Unser Hauptquartier lag in Asahi, einem Bezirk der Stadt Yokohama in der Präfektur Kanagawa. Hier gab es viele Hotels und eine gute Verbindung zum zoologischen Garten, weshalb es vor Touristen nur so wimmelte. Demnach konnte man recht leicht in der Masse untertauchen. Außerdem zahlte man hier im Gegensatz zu Tokyo nicht so surreal hohe Mieten.
Letzteres kam jedoch eher einer Ausrede gleich. Eigentlich wohnten nur Daisuke und Hidemi wirklich in Asahi. Der Rest von uns lebte an anderen Orten, womit sich unsere Spuren noch schwieriger zurückverfolgen ließen. Nicht, dass ich mir darüber ernsthaft Sorgen machte. Mir war noch nie ein Fehler unterlaufen, der unsere Aktivität in der Szene verraten hätte.
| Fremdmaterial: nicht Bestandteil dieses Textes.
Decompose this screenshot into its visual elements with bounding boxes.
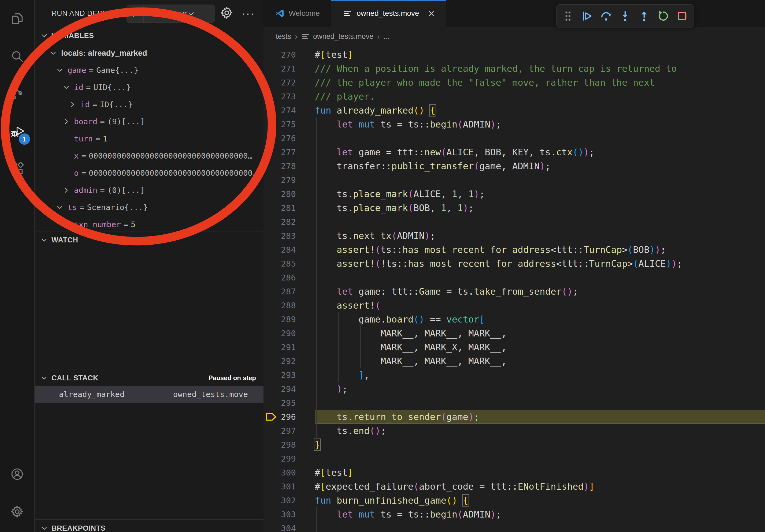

Ich lenkte das Auto auf die Hauptstraße in Musutafu und schaltete das Radio ein. Es lief ein uralter Hit, den ich Ewigkeiten lang nicht mehr gehört hatte. Er beförderte mich geradewegs zurück auf die Tanzfläche meiner damaligen Stammdiskothek. Heute fragte ich mich, wie ich das als Jugendliche überlebt hatte. Allein der Gedanke an ausufernde Festivitäten ließ mich innerlich bibbern.
Apropos Party, ich hoffte, die übrigen Mitglieder von Block King Kong nahmen meine Warnung ernst und hielten die Füße still. Wenn sie im Versteck mit einer Jubiläumsfeier inklusive Luftschlangen und Konfetti aufwarteten, würde ich sie alle eigenhändig einen Kopf kürzer machen.
Die Fahrt nach Asahi verlief dank des Feierabendverkehrs schleppend. Mir graute es jetzt schon vor der Heimfahrt nach Tokyo. Vielleicht würde ich mir das sparen und heute im Hauptquartier übernachten. Ein Mitstreiter mit einer Teleport-Fähigkeit wäre wirklich praktisch! Die ständige Fahrerei zwischen Yokohama und Tokyo zehrte an den Nerven, von Abstechern an andere Orte ganz zu schweigen.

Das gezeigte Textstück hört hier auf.